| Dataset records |
__________________________________________________

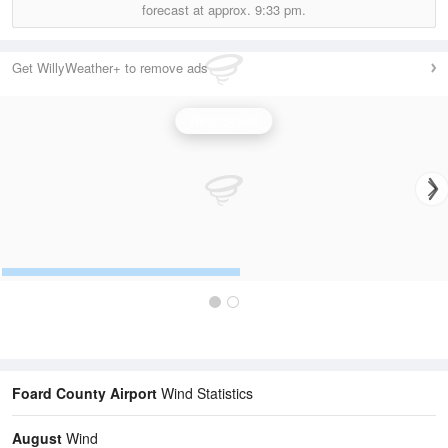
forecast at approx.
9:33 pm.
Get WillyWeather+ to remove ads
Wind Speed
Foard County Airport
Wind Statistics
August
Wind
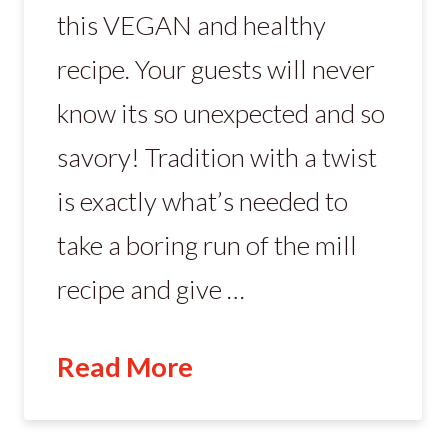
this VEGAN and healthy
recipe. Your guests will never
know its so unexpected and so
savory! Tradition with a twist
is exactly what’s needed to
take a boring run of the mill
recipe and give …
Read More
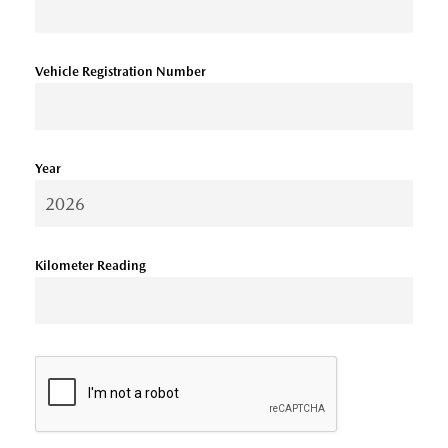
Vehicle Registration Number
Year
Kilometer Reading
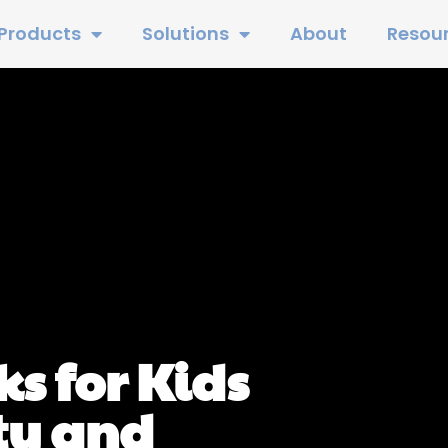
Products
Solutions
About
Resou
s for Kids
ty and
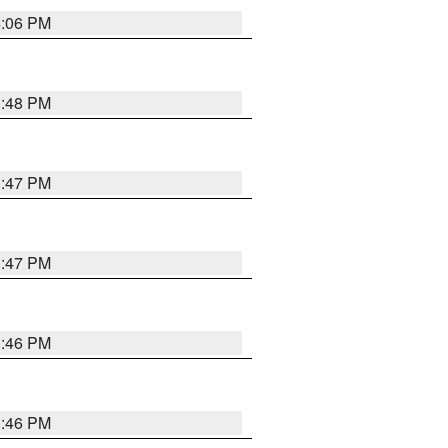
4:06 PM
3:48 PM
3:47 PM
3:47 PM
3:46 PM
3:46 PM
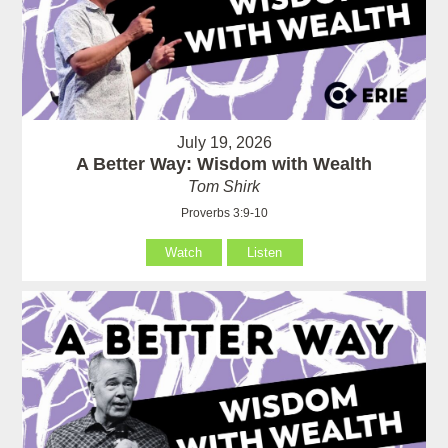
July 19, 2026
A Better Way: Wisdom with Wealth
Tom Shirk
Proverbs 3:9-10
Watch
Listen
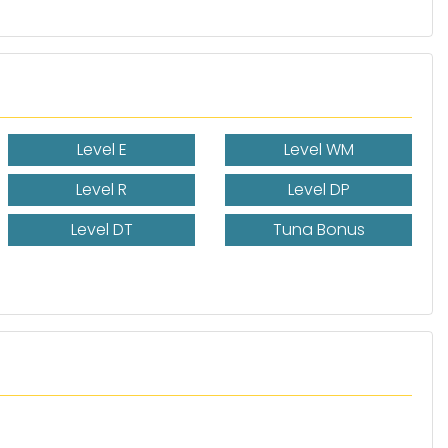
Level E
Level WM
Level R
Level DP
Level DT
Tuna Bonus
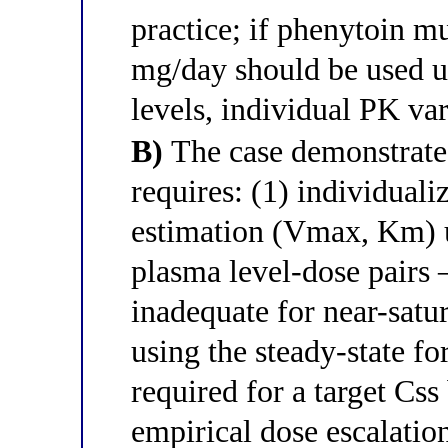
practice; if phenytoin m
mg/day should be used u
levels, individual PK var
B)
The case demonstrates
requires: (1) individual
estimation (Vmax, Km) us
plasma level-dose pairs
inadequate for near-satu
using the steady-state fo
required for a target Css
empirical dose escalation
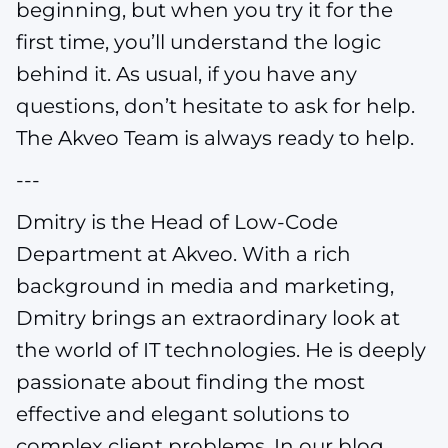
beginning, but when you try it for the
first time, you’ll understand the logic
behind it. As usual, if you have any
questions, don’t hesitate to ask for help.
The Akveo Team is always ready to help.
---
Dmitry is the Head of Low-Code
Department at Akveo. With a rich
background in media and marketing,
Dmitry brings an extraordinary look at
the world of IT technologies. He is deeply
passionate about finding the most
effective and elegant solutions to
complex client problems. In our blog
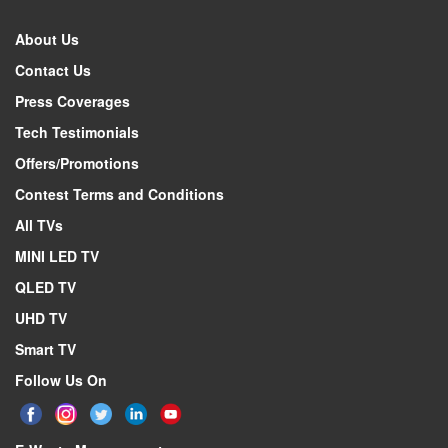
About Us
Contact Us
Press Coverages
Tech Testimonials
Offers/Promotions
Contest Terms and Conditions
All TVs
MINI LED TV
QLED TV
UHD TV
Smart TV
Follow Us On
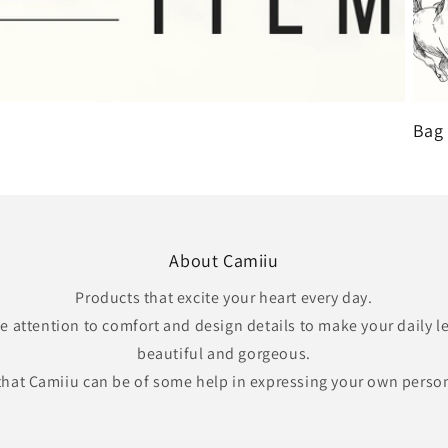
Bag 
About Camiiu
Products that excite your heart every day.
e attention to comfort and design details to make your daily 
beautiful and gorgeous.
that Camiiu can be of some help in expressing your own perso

__________________________________________________

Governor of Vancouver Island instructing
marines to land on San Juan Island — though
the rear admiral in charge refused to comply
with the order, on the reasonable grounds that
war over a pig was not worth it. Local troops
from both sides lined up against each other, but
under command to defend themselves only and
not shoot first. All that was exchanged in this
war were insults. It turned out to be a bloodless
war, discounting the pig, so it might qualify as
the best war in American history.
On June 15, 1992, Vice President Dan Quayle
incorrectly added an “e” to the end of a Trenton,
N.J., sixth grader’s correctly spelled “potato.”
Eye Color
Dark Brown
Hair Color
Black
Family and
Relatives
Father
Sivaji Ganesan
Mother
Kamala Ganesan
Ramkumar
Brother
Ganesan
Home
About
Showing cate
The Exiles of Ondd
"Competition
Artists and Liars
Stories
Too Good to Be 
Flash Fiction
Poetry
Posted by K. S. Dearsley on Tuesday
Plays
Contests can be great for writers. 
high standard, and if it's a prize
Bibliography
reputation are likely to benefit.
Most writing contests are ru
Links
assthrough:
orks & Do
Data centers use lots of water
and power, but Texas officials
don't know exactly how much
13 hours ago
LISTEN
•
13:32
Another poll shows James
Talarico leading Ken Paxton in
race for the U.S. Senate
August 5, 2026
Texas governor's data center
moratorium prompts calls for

__________________________________________________

| Task description |
The entries above hold a line with "from both sides" and a later line with "moratorium prompts calls for". Write out exactly those lines and all lines between, nothing more.

| Exercise answer |
from both sides lined up against each other, but
under command to defend themselves only and
not shoot first. All that was exchanged in this
war were insults. It turned out to be a bloodless
war, discounting the pig, so it might qualify as
the best war in American history.
On June 15, 1992, Vice President Dan Quayle
incorrectly added an “e” to the end of a Trenton,
N.J., sixth grader’s correctly spelled “potato.”
Eye Color
Dark Brown
Hair Color
Black
Family and
Relatives
Father
Sivaji Ganesan
Mother
Kamala Ganesan
Ramkumar
Brother
Ganesan
Home
About
Showing cate
The Exiles of Ondd
"Competition
Artists and Liars
Stories
Too Good to Be 
Flash Fiction
Poetry
Posted by K. S. Dearsley on Tuesday
Plays
Contests can be great for writers. 
high standard, and if it's a prize
Bibliography
reputation are likely to benefit.
Most writing contests are ru
Links
assthrough:
orks & Do
Data centers use lots of water
and power, but Texas officials
don't know exactly how much
13 hours ago
LISTEN
•
13:32
Another poll shows James
Talarico leading Ken Paxton in
race for the U.S. Senate
August 5, 2026
Texas governor's data center
moratorium prompts calls for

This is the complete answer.